→ **How to complete this task**: Transcribe the entries that follow, word for word.

################

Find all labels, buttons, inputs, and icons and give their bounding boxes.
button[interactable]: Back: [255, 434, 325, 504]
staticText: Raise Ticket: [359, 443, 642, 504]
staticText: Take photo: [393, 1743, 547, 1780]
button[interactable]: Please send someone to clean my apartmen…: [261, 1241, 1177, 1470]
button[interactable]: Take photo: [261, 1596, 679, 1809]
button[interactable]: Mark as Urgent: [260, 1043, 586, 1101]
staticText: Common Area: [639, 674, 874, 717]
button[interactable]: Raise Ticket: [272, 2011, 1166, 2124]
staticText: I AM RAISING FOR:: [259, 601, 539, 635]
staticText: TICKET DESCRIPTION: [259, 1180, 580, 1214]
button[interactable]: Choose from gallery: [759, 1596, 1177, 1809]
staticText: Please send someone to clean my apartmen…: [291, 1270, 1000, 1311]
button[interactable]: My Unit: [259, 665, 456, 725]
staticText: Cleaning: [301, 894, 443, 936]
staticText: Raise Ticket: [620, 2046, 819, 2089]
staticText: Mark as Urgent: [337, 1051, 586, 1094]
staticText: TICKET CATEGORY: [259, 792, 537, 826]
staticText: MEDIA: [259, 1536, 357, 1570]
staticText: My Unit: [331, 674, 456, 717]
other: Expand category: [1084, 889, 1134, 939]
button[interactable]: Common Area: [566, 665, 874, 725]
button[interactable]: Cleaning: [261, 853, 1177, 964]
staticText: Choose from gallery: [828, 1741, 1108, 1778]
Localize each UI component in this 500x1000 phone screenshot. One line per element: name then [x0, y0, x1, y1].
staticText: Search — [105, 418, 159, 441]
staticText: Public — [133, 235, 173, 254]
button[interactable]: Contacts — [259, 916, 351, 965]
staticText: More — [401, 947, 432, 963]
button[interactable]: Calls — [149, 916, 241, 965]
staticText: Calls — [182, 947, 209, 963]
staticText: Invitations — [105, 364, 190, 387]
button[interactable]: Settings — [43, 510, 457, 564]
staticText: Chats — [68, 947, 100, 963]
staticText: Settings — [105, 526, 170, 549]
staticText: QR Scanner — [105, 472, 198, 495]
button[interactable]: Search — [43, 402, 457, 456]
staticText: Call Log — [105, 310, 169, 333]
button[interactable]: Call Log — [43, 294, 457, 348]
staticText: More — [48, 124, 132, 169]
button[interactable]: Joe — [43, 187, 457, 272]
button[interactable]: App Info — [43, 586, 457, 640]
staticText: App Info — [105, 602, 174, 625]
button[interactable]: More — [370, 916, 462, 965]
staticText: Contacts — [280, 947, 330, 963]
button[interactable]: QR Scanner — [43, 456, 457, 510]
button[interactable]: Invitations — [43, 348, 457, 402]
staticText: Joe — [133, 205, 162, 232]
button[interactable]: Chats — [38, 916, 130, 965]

################

→ **Solution to the problem**:
Find all labels, buttons, inputs, and icons and give their bounding boxes.
button[interactable]: Back: [255, 434, 325, 504]
staticText: Raise Ticket: [359, 443, 642, 504]
staticText: Take photo: [393, 1743, 547, 1780]
button[interactable]: Please send someone to clean my apartmen…: [261, 1241, 1177, 1470]
button[interactable]: Take photo: [261, 1596, 679, 1809]
button[interactable]: Mark as Urgent: [260, 1043, 586, 1101]
staticText: Common Area: [639, 674, 874, 717]
button[interactable]: Raise Ticket: [272, 2011, 1166, 2124]
staticText: I AM RAISING FOR:: [259, 601, 539, 635]
staticText: TICKET DESCRIPTION: [259, 1180, 580, 1214]
button[interactable]: Choose from gallery: [759, 1596, 1177, 1809]
staticText: Please send someone to clean my apartmen…: [291, 1270, 1000, 1311]
button[interactable]: My Unit: [259, 665, 456, 725]
staticText: Cleaning: [301, 894, 443, 936]
staticText: Raise Ticket: [620, 2046, 819, 2089]
staticText: Mark as Urgent: [337, 1051, 586, 1094]
staticText: TICKET CATEGORY: [259, 792, 537, 826]
staticText: MEDIA: [259, 1536, 357, 1570]
staticText: My Unit: [331, 674, 456, 717]
other: Expand category: [1084, 889, 1134, 939]
button[interactable]: Common Area: [566, 665, 874, 725]
button[interactable]: Cleaning: [261, 853, 1177, 964]
staticText: Choose from gallery: [828, 1741, 1108, 1778]
Localize each UI component in this 500x1000 phone screenshot. One line per element: name then [x0, y0, x1, y1].
staticText: Search — [105, 418, 159, 441]
staticText: Public — [133, 235, 173, 254]
button[interactable]: Contacts — [259, 916, 351, 965]
staticText: More — [401, 947, 432, 963]
button[interactable]: Calls — [149, 916, 241, 965]
staticText: Calls — [182, 947, 209, 963]
staticText: Invitations — [105, 364, 190, 387]
button[interactable]: Settings — [43, 510, 457, 564]
staticText: Chats — [68, 947, 100, 963]
staticText: Settings — [105, 526, 170, 549]
staticText: QR Scanner — [105, 472, 198, 495]
button[interactable]: Search — [43, 402, 457, 456]
staticText: Call Log — [105, 310, 169, 333]
button[interactable]: Call Log — [43, 294, 457, 348]
staticText: More — [48, 124, 132, 169]
button[interactable]: Joe — [43, 187, 457, 272]
button[interactable]: App Info — [43, 586, 457, 640]
staticText: App Info — [105, 602, 174, 625]
button[interactable]: More — [370, 916, 462, 965]
staticText: Contacts — [280, 947, 330, 963]
button[interactable]: QR Scanner — [43, 456, 457, 510]
button[interactable]: Invitations — [43, 348, 457, 402]
staticText: Joe — [133, 205, 162, 232]
button[interactable]: Chats — [38, 916, 130, 965]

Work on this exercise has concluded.